Lopez has been collaborating with experts at the Fundacio ACE Barcelona Alzheimer Treatment and Research Center since 1998. This center is focused on programs to stimulate cognitive, behavioral and physical well-being.

BRiTE innovation team: Beth Skidmore, Oscar Lopez (pictured here), & James Becker.

The other founders of BRITE include Elizabeth Skidmore, associate dean of research at the School of Health and Rehabilitation Sciences and professor and chair in the Department of Occupational Therapy, and James Becker, professor of psychiatry whose research is in memory disorders.

Skidmore’s contribution was to “operationalize” the research done by Lopez and Becker by designing the program’s content and structure.

She then hired and trained staff to ensure the program’s independence and sustainability.

“Of the many programs that I have contributed to, the BRiTE program is the one that people are most excited about,” she said.

BRiTE consists of a series of physical fitness classes, like yoga & coordination and balance, and mental activities under the supervision of skilled therapists. Participants come three days a week to engage in a series of physical and mental activities under the guidance of trained instructors.

When the BRiTE team began exploring how they could expand the program’s reach, they connected with Jessica Sinclair, a consultant at the Institute for Entrepreneurial Excellence, part of the Innovation Institute serving the region’s small business community.

Sinclair helped them conduct a market analysis to determine what other services were already in existence, and from there helped them craft an initial business model and a plan to scale it up through partnerships.

“The impact they have is phenomenal. They are changing people’s lives,” Sinclair said. “Oscar, Jim and Beth are researchers first who are interested in measuring the outputs of the program and making sure what they are offering is real. Their goal is to be able to do this for all people,” she said.

Providing such personalized care comes with a cost. The program is not covered by insurance, but it does offer need-based financial assistance.

Next, the team received assistance from the Idea Foundry startup accelerator, which, in addition to life science and technology companies, also focuses its attention on nonprofits and social enterprise companies.

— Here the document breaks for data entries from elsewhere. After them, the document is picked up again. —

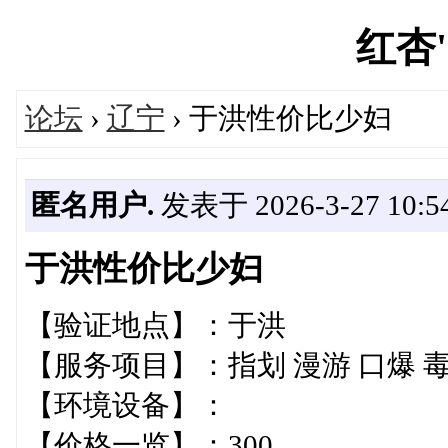
红杏's
论坛
›
辽宁
› 于洪性价比少妇
匿名用户.
发表于 2026-3-27 10:54
于洪性价比少妇
【验证地点】：于洪
【服务项目】：指划 漫游 口爆 毒龙
【环境设备】：
【价格一览】：300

Lopez said that while rates have increased, its foundation support has allowed it to offer financial aid to keep the program affordable for those with more modest means. It has received support through Grifols International, a biotech company based in Spain.

The current facility has a capacity of about 60 people, who come there about three days per week.

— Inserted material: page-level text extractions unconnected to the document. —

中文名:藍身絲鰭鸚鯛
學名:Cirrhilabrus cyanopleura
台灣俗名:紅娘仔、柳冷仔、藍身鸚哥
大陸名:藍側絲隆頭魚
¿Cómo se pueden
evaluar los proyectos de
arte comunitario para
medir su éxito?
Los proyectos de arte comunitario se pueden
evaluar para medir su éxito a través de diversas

Lopez said the next step is to identify an initial licensee to open a second clinic location, preferably somewhere in the Pittsburgh area, in 2020.

“I would like to have this (original) location as the flagship where we continue to refine the program and provide training (to new licensees),” he said.

He said the nonprofit intends to be rigorous in its inspection and quality control for newly licensed centers. In addition to growing in the Pittsburgh area and beyond in the U.S., Lopez said there is interest in bringing the program to parts of Latin America as well, potentially beginning in Argentina.